Während der Sendung soll die 37-Jährige Interviews mit den drei Bewerbern, ihren Familien und Freunden hören. Die Zuschauer können anschließend über SMS abstimmen, wen sie für den „geeignetsten“ Empfänger des Spenderorgans halten. Solche SMS in TV-Shows kosten in der Regel rund einen Euro, einen genauen Preis nannte Saly nicht. Darüber entscheiden, „wer der Glückliche ist“, werde allerdings allein „Lisa“, betonte BNN.

„Wir wissen, dass dieses Programm super kontrovers ist und dass es einige Leute als geschmacklos ansehen werden, aber wir glauben, dass die Realität noch schockierender und geschmackloser ist: Auf ein Organ zu warten ist wie im Lotto zu spielen“, erklärte der BNN-Vorsitzende Laurens Drillich. Seinen Angaben zufolge warten Patienten in den Niederlanden im Schnitt mehr als vier Jahre lang auf ein Spenderorgan. Jedes Jahr sterben 200 von ihnen, weil sie die rettende Transplantation nicht rechtzeitig erhalten.
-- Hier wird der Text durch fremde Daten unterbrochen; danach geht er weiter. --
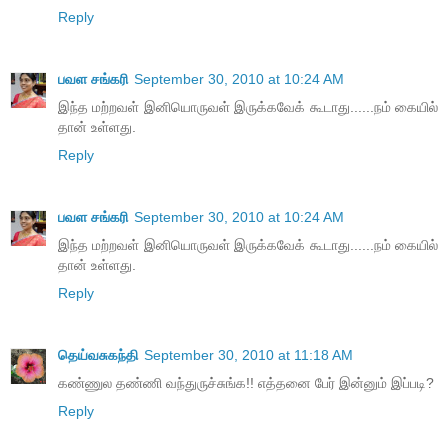
Reply
பவள சங்கரி
September 30, 2010 at 10:24 AM
இந்த மற்றவள் இனியொருவள் இருக்கவேக் கூடாது......நம் கையில்
தான் உள்ளது.
Reply
பவள சங்கரி
September 30, 2010 at 10:24 AM
இந்த மற்றவள் இனியொருவள் இருக்கவேக் கூடாது......நம் கையில்
தான் உள்ளது.
Reply
தெய்வசுகந்தி
September 30, 2010 at 11:18 AM
கண்ணுல தண்ணி வந்துருச்சுங்க!! எத்தனை பேர் இன்னும் இப்படி?
Reply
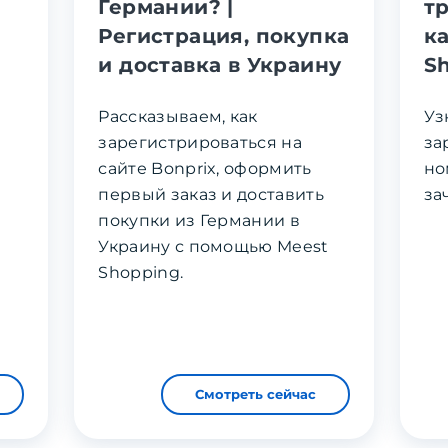
в
Германии? |
тр
Регистрация, покупка
к
и доставка в Украину
S
Рассказываем, как
Уз
зарегистрироваться на
за
сайте Bonprix, оформить
но
первый заказ и доставить
за
покупки из Германии в
Украину с помощью Meest
Shopping.
Смотреть сейчас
Der Abgeordnete Joop Atsma von den Christdemokraten wollte die Regierung auffordern, die Ausstrahlung der Reality-Show zu verhindern. „Ich will das stoppen. Das ist wirklich nicht erlaubt“, sagte Atsma am Samstag dem Radiosender NOS. „Wie werden sich die beiden abgelehnten Kandidaten wohl nach der Ausstrahlung fühlen?“

Auch die EU-Kommission, die am (morgigen) Mittwoch Richtlinien zu Organspenden veröffentlichen will, kritisierte die geplante Sendung. Es sei ziemlich geschmacklos, eine Reality-Show über ein derart ernstes Thema zu zeigen, sagte EU-Sprecher Philip Tod.

Paul Beerkens vom niederländischen Nieren-Institut erklärte, es sei zwar „fantastisch“, dass BNN auf das Problem der fehlenden Spenderorgane hinweise. „Aber die Art, wie sie das machen, ist definitiv nicht unsere Wahl“, sagte Beerkens der Nachrichtenagentur ANP.